Hertzberg goes on to tick off a litany of misperceptions on the part of the electorate, adding with his characteristic gentle understatement, "But why don't the American people know these things. Could it be that the President and his party did not try, or try hard enough to tell them?

Danny Goldberg made a similar point in The Nation:

Almost half of the public is either misinformed or subject to unanswered right wing narratives. If I believed that there was a chance of Sharia law being imposed in the United States I too would be gravely concerned. If I believed that most Europeans and Canadians had inferior health care to that of average Americans, I too would be against health care reform. If I believed that man-made global warning did not exist or that there were nothing we could do about it and that environmental efforts were responsible for unemployment I'd be against cap and trade. If I believed that prisoner abuse would make my family significantly less likely to be killed by terrorists, my thinking about torture would be different. And if I believed that the problems with the economy had been caused by too much government instead of too little, that my personal freedom was threatened by the government instead of large corporations, I'd probably be in a tea party supporter and a Republican.

Goldberg calls for less reliance on polling and focus groups and more reliance on "inspired intuition" to restore progressivism.

The real question is how we do this without the active collaboration of a Democratic president who is fast becoming more albatross than ally.

I am not one of those who believes that Republican missteps will save us -- that the Republicans will be disabled by divisions between the far right that now controls the party and the very far right represented by newly elected Tea Party militants.
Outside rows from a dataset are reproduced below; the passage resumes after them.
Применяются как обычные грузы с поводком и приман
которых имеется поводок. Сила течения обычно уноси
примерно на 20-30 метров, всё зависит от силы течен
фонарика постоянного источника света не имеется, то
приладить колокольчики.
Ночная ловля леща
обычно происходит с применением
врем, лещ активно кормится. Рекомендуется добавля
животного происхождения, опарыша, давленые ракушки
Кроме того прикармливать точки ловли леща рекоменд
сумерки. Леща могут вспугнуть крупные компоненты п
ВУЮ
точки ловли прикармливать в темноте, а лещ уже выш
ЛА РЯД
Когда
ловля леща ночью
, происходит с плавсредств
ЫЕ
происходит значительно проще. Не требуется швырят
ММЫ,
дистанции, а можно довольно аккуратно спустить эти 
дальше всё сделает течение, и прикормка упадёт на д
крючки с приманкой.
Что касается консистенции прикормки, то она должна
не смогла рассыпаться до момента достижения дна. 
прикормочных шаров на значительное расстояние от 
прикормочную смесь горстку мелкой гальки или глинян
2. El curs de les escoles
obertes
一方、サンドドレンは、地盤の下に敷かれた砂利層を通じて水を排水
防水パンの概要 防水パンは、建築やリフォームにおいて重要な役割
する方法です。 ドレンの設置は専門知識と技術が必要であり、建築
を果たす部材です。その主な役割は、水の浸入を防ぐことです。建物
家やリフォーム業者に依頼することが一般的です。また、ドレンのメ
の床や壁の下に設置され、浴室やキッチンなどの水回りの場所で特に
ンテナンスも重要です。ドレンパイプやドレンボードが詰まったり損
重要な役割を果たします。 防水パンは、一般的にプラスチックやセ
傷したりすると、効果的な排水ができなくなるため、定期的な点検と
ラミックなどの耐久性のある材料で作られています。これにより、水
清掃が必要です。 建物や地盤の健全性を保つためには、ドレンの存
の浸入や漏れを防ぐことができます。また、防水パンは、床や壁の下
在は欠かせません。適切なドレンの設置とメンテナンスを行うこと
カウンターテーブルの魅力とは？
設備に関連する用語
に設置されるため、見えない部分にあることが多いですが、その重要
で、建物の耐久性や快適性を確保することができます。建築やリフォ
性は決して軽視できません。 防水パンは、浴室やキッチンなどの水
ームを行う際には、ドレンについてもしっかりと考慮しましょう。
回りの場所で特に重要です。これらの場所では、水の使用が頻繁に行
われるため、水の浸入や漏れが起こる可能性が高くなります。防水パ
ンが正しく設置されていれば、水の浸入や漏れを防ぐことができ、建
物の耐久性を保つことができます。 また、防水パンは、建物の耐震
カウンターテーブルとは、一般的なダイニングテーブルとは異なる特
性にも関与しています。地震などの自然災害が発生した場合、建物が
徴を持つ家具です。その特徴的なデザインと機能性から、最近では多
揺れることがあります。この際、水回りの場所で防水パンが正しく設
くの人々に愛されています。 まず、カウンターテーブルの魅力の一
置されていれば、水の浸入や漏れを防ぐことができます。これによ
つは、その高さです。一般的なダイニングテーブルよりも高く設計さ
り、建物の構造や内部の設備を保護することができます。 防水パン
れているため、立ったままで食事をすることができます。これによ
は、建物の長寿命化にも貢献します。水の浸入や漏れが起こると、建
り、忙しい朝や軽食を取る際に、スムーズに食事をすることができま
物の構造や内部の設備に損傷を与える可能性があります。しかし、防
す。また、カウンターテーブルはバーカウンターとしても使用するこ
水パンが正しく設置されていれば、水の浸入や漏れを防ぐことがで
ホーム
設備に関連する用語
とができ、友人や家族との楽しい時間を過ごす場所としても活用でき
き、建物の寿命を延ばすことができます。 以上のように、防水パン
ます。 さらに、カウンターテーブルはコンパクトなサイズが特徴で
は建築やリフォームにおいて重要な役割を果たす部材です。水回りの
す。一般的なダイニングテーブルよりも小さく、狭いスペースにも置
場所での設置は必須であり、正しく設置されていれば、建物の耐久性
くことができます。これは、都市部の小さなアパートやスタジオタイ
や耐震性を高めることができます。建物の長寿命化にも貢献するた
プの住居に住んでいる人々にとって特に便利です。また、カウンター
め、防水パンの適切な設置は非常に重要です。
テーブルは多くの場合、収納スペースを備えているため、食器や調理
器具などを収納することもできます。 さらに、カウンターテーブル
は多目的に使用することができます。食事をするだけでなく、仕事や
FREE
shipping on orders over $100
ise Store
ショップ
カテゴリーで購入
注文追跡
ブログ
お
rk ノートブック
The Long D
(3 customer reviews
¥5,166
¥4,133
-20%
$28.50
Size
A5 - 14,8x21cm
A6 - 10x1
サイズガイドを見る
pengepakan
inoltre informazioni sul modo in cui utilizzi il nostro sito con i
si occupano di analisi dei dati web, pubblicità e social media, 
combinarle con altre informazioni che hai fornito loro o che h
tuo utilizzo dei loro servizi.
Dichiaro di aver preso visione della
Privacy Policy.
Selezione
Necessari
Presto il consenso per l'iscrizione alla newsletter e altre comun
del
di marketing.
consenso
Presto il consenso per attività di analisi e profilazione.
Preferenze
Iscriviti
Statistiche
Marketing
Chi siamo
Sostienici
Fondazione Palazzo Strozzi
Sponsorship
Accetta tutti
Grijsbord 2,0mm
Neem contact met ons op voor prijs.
Let's get real: The Republican Party and the Tea Party are essentially the same party. There will be skirmishes, but the Republican leadership will keep its eye on the ball--of destroying Obama.

Nor am I especially hopeful that Obama will metamorphose into Harry Truman any time soon.

If politics continues on its present course, about the best one might expect for 2012 is that the Republicans will nominate such a nut-case that Obama will stagger to re-election. But unless he is re-elected with a mandate to carry out drastically different policies, we can anticipate continued economic pain and continuing drift of the electorate to the right.

So what is the alternative?

My audacious hope is that progressives can move from disillusion to action and offer the kind of political movement and counter-narrative that the President should have been leading.

I doubt that it makes sense to run a left candidate against Obama in 2012. The history of these efforts is one of failure that only weakened the Democratic nominee, whether we recall Ted Kennedy's doomed primary challenge to incumbent Jimmy Carter in 1980, or Ralph Nader's run in 2000.

The closest that the progressive movement came to realizing this strategy was of course in 1968, when Lyndon Johnson decided to abdicate in the face of mass protest. But in that tumultuous year, we had a surfeit of anti-war candidates and a real movement. Even so, we ended up with Richard Nixon. This year, it is hard to think of a plausible candidate (Howard Dean? Russ Feingold?) who could unseat Obama without further weakening the Democrats in the general election.

So our task is to step into the leadership vacuum that Obama has left, and fashion a compelling narrative about who and what are destroying America. Our movement needs the passion and single mindedness of the Tea Party movement, and it helps that we have reality on our side. If we do our jobs, we can move public opinion, discredit the right, and elect progressives to office. Even Barack Obama might embrace us, if only as a last resort.

Robert Kuttner is co-editor of The American Prospect and a senior fellow at Demos. His latest book is "A Presidency in Peril".